- Task requirements -
Omit the pictures and output exactly the lines from the start of the entries through the line containing "UNIVERSITY OF GLASGOW.".

- Supplied data -
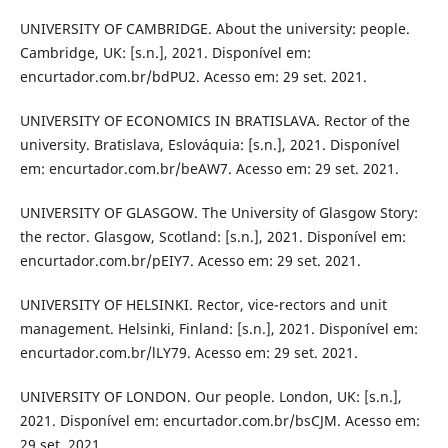
UNIVERSITY OF CAMBRIDGE. About the university: people.
Cambridge, UK: [s.n.], 2021. Disponível em:
encurtador.com.br/bdPU2. Acesso em: 29 set. 2021.
UNIVERSITY OF ECONOMICS IN BRATISLAVA. Rector of the
university. Bratislava, Eslováquia: [s.n.], 2021. Disponível
em: encurtador.com.br/beAW7. Acesso em: 29 set. 2021.
UNIVERSITY OF GLASGOW. The University of Glasgow Story:
the rector. Glasgow, Scotland: [s.n.], 2021. Disponível em:
encurtador.com.br/pEIY7. Acesso em: 29 set. 2021.
UNIVERSITY OF HELSINKI. Rector, vice-rectors and unit
management. Helsinki, Finland: [s.n.], 2021. Disponível em:
encurtador.com.br/lLY79. Acesso em: 29 set. 2021.
UNIVERSITY OF LONDON. Our people. London, UK: [s.n.],
2021. Disponível em: encurtador.com.br/bsCJM. Acesso em:
29 set. 2021.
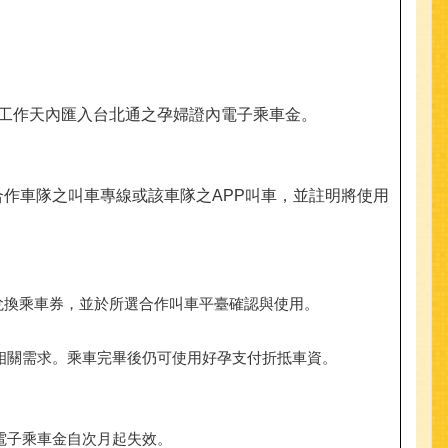
個工作天內匯入台北通之孕婦證內電子乘車金。
合作車隊之叫車專線或該車隊之APP叫車，並註明將使用
兌換乘車券，並於所選合作叫車平臺確認與使用。
相關需求。乘車完畢後仍可使用好孕支付折抵車資。
電子乘車金自次月起失效。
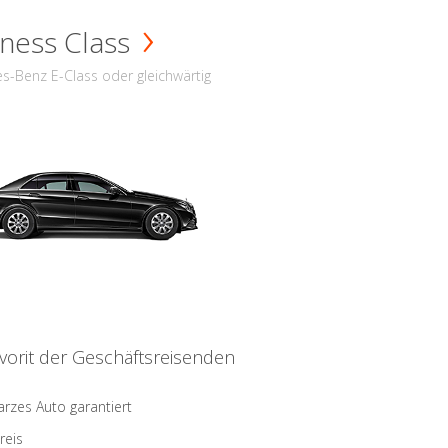
ness Class
s-Benz E-Class oder gleichwärtig
vorit der Geschäftsreisenden
rzes Auto garantiert
reis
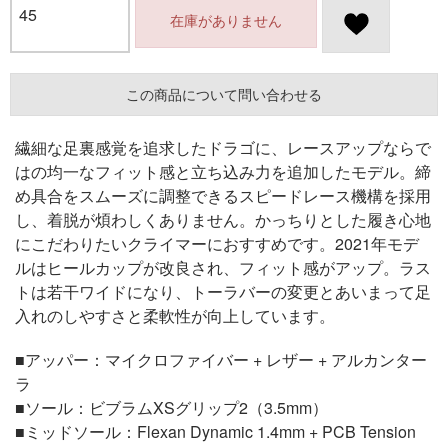
45
在庫がありません
この商品について問い合わせる
繊細な足裏感覚を追求したドラゴに、レースアップならで
はの均一なフィット感と立ち込み力を追加したモデル。締
め具合をスムーズに調整できるスピードレース機構を採用
し、着脱が煩わしくありません。かっちりとした履き心地
にこだわりたいクライマーにおすすめです。2021年モデ
ルはヒールカップが改良され、フィット感がアップ。ラス
トは若干ワイドになり、トーラバーの変更とあいまって足
入れのしやすさと柔軟性が向上しています。
■アッパー：マイクロファイバー + レザー + アルカンター
ラ
■ソール：ビブラムXSグリップ2（3.5mm）
■ミッドソール：Flexan Dynamic 1.4mm + PCB Tension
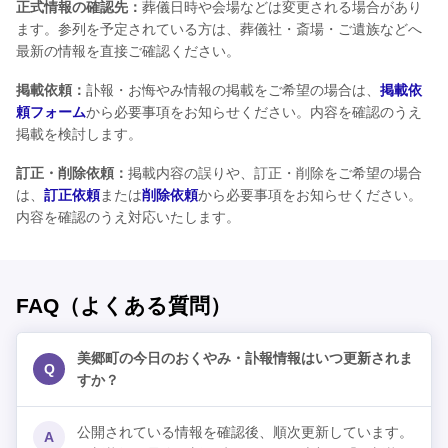
正式情報の確認先：
葬儀日時や会場などは変更される場合があり
ます。参列を予定されている方は、葬儀社・斎場・ご遺族などへ
最新の情報を直接ご確認ください。
掲載依頼：
訃報・お悔やみ情報の掲載をご希望の場合は、
掲載依
頼フォーム
から必要事項をお知らせください。内容を確認のうえ
掲載を検討します。
訂正・削除依頼：
掲載内容の誤りや、訂正・削除をご希望の場合
は、
訂正依頼
または
削除依頼
から必要事項をお知らせください。
内容を確認のうえ対応いたします。
FAQ（よくある質問）
美郷町の今日のおくやみ・訃報情報はいつ更新されま
Q
すか？
公開されている情報を確認後、順次更新しています。
A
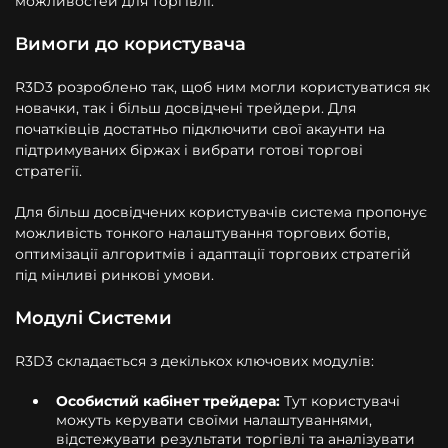
можливостей для торгівлі.
Вимоги до користувача
R3D3 розроблено так, щоб ним могли користуватися як
новачки, так і більш досвідчені трейдери. Для
початківців достатньо підключити свої акаунти на
підтримуваних біржах і вибрати готові торгові
стратегії.
Для більш досвідчених користувачів система пропонує
можливість тонкого налаштування торгових ботів,
оптимізації алгоритмів і адаптації торгових стратегій
під мінливі ринкові умови.
Модулі Системи
R3D3 складається з декількох ключових модулів:
Особистий кабінет трейдера:
Тут користувачі
можуть керувати своїми налаштуваннями,
відстежувати результати торгівлі та аналізувати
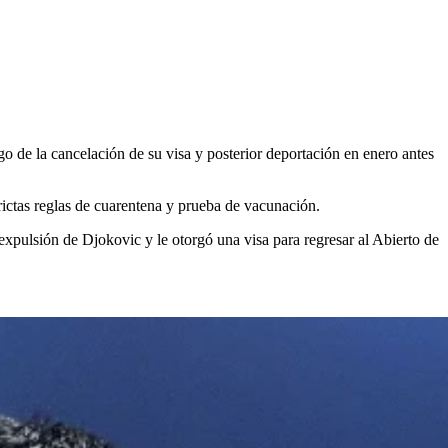
 de la cancelación de su visa y posterior deportación en enero antes
rictas reglas de cuarentena y prueba de vacunación.
expulsión de Djokovic y le otorgó una visa para regresar al Abierto de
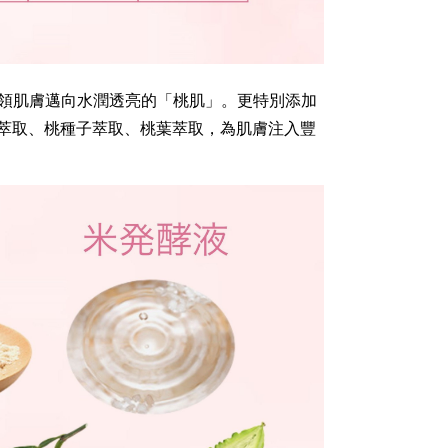
，引領肌膚邁向水潤透亮的「桃肌」。更特別添加
萃取、桃種子萃取、桃葉萃取，為肌膚注入豐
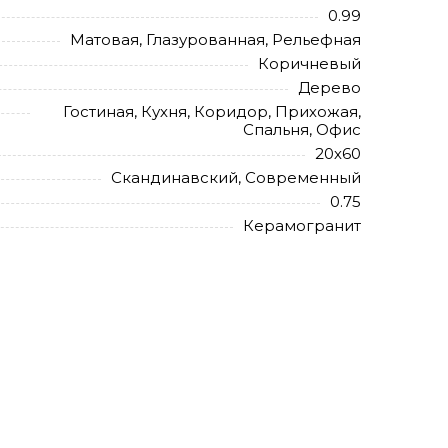
0.99
Матовая, Глазурованная, Рельефная
Коричневый
Дерево
Гостиная, Кухня, Коридор, Прихожая,
Спальня, Офис
20х60
Скандинавский, Современный
0.75
Керамогранит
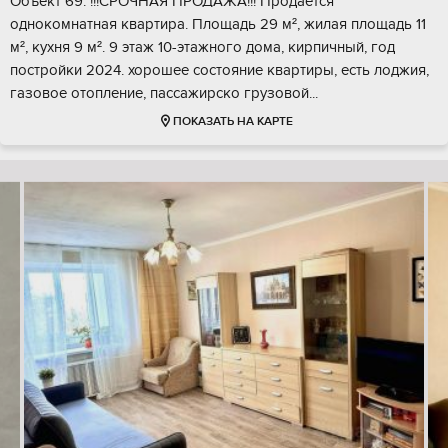
Объект 69. !!!СРОЧНАЯ ПРОДАЖА!!! Продается
однокомнатная квартира. Площадь 29 м², жилая площадь 11
м², кухня 9 м². 9 этаж 10-этажного дома, кирпичный, год
постройки 2024. хорошее состояние квартиры, есть лоджия,
газовое отопление, пассажирско грузовой...
ПОКАЗАТЬ НА КАРТЕ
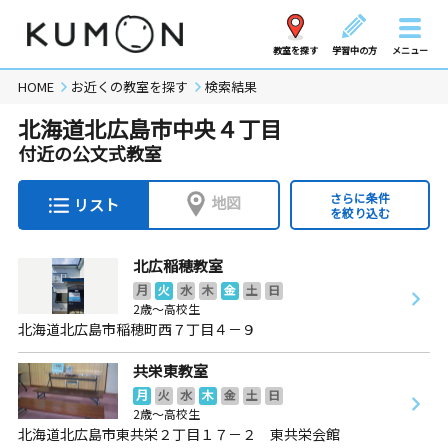
教室を探す
学習中の方
メニュー
HOME
お近くの教室を探す
検索結果
北海道北広島市中央４丁目
付近の公文式教室
さらに条件
地図
リスト
を絞り込む
北広稲穂教室
月
火
水
木
金
土
日
2歳～高校生
北海道北広島市稲穂町西７丁目４－９
共栄東教室
月
火
水
木
金
土
日
2歳～高校生
北海道北広島市東共栄２丁目１７－２ 東共栄会館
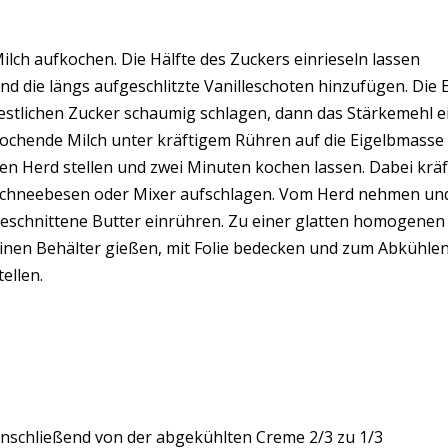
ilch aufkochen. Die Hälfte des Zuckers einrieseln lassen
nd die längs aufgeschlitzte Vanilleschoten hinzufügen. Die 
estlichen Zucker schaumig schlagen, dann das Stärkemehl e
ochende Milch unter kräftigem Rühren auf die Eigelbmasse 
en Herd stellen und zwei Minuten kochen lassen. Dabei kräf
chneebesen oder Mixer aufschlagen. Vom Herd nehmen und 
eschnittene Butter einrühren. Zu einer glatten homogenen 
inen Behälter gießen, mit Folie bedecken und zum Abkühlen
tellen.
nschließend von der abgekühlten Creme 2/3 zu 1/3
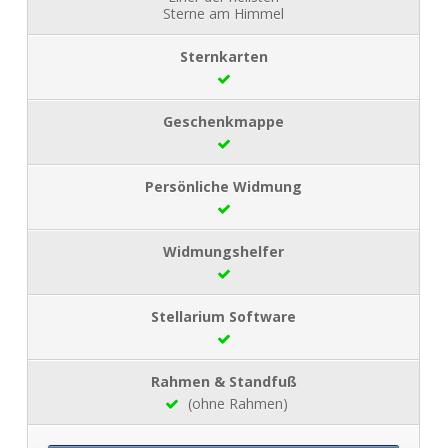
Sterne am Himmel
(ohne Rahmen)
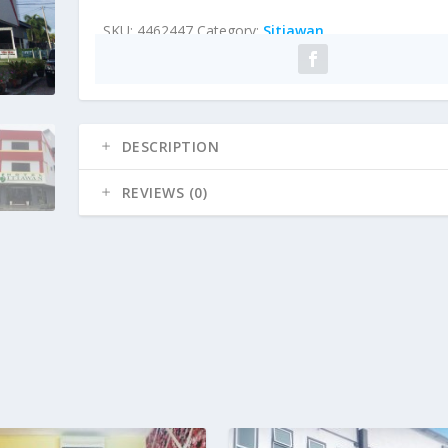
SKU:
4462447
Category:
Sitiawan
DESCRIPTION
REVIEWS (0)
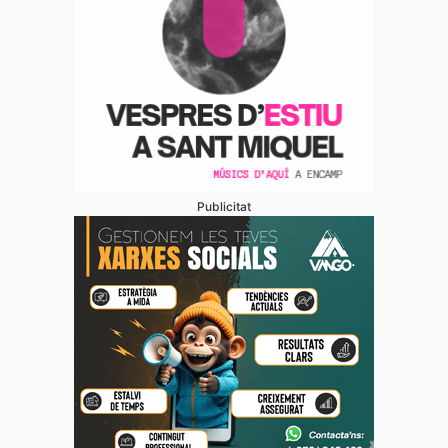
Publicitat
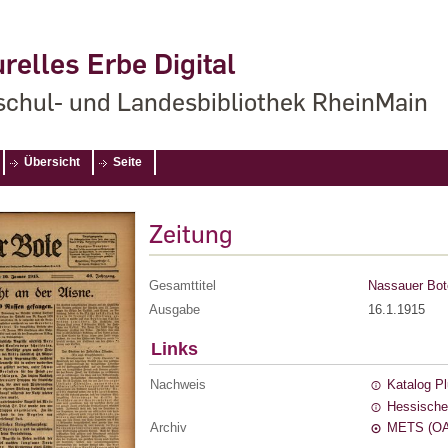
relles Erbe Digital
chul- und Landesbibliothek RheinMain
Übersicht
Seite
Zeitung
Gesamttitel
Nassauer Bot
Ausgabe
16.1.1915
Links
Nachweis
Katalog P
Hessische
Archiv
METS (OA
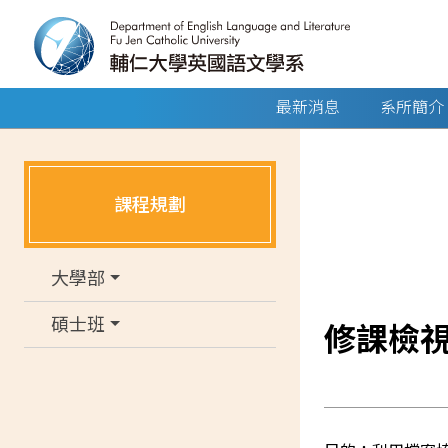
最新消息
系所簡介
課程規劃
大學部
碩士班
修課檢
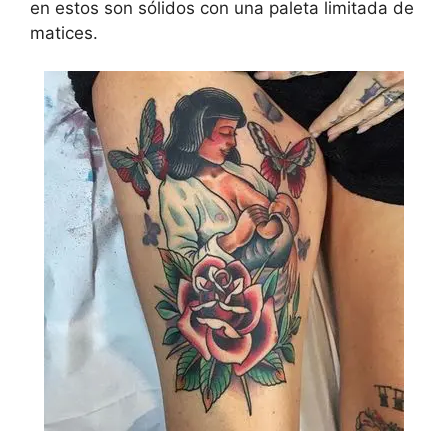
en estos son sólidos con una paleta limitada de
matices.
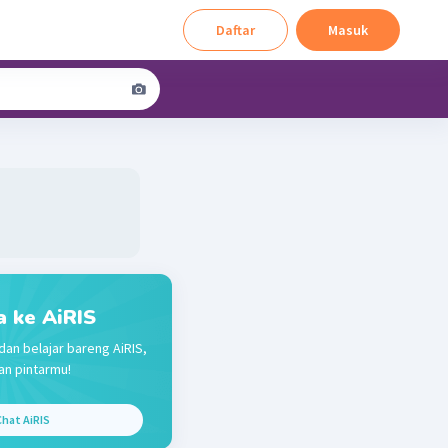
Daftar
Masuk
a ke AiRIS
dan belajar bareng AiRIS,
n pintarmu!
hat AiRIS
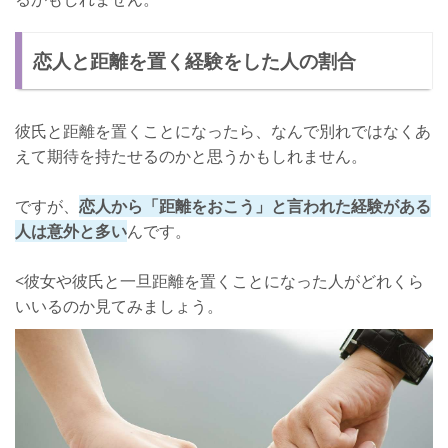
恋人と距離を置く経験をした人の割合
彼氏と距離を置くことになったら、なんで別れではなくあ
えて期待を持たせるのかと思うかもしれません。
ですが、
恋人から「距離をおこう」と言われた経験がある
人は意外と多い
んです。
<彼女や彼氏と一旦距離を置くことになった人がどれくら
いいるのか見てみましょう。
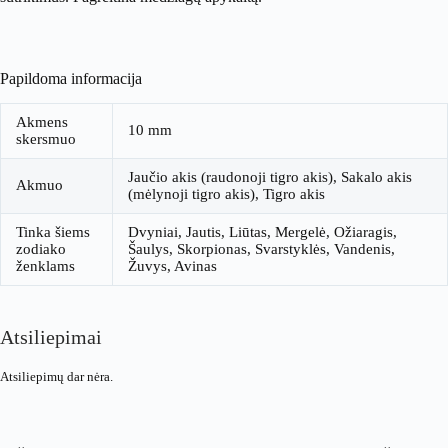
Papildoma informacija
Akmens
10 mm
skersmuo
Jaučio akis (raudonoji tigro akis), Sakalo akis
Akmuo
(mėlynoji tigro akis), Tigro akis
Tinka šiems
Dvyniai, Jautis, Liūtas, Mergelė, Ožiaragis,
zodiako
Šaulys, Skorpionas, Svarstyklės, Vandenis,
ženklams
Žuvys, Avinas
Atsiliepimai
Atsiliepimų dar nėra.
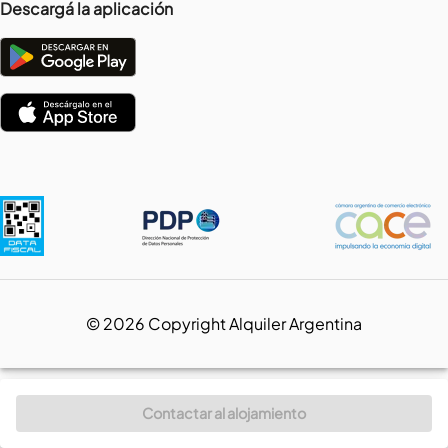
Descargá la aplicación
©
2026
Copyright Alquiler Argentina
Contactar al alojamiento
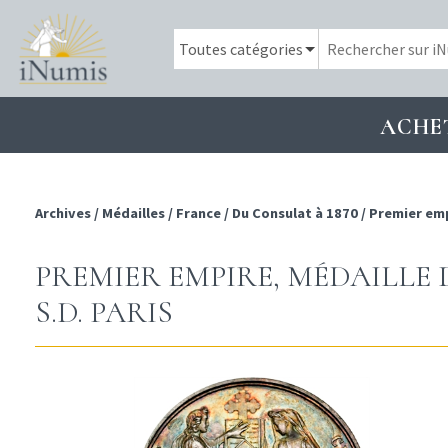
ACHE
Archives
/
Médailles
/
France
/
Du Consulat à 1870
/
Premier em
PREMIER EMPIRE, MÉDAILLE 
S.D. PARIS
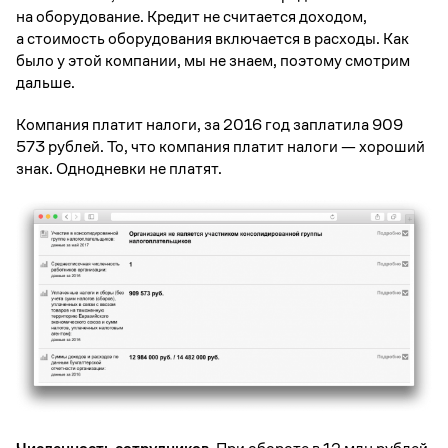
на оборудование. Кредит не считается доходом,
а стоимость оборудования включается в расходы. Как
было у этой компании, мы не знаем, поэтому смотрим
дальше.
Компания платит налоги, за 2016 год заплатила 909
573 рублей. То, что компания платит налоги — хороший
знак. Однодневки не платят.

- Task answer -
UNIVERSITY OF CAMBRIDGE. About the university: people.
Cambridge, UK: [s.n.], 2021. Disponível em:
encurtador.com.br/bdPU2. Acesso em: 29 set. 2021.
UNIVERSITY OF ECONOMICS IN BRATISLAVA. Rector of the
university. Bratislava, Eslováquia: [s.n.], 2021. Disponível
em: encurtador.com.br/beAW7. Acesso em: 29 set. 2021.
UNIVERSITY OF GLASGOW. The University of Glasgow Story:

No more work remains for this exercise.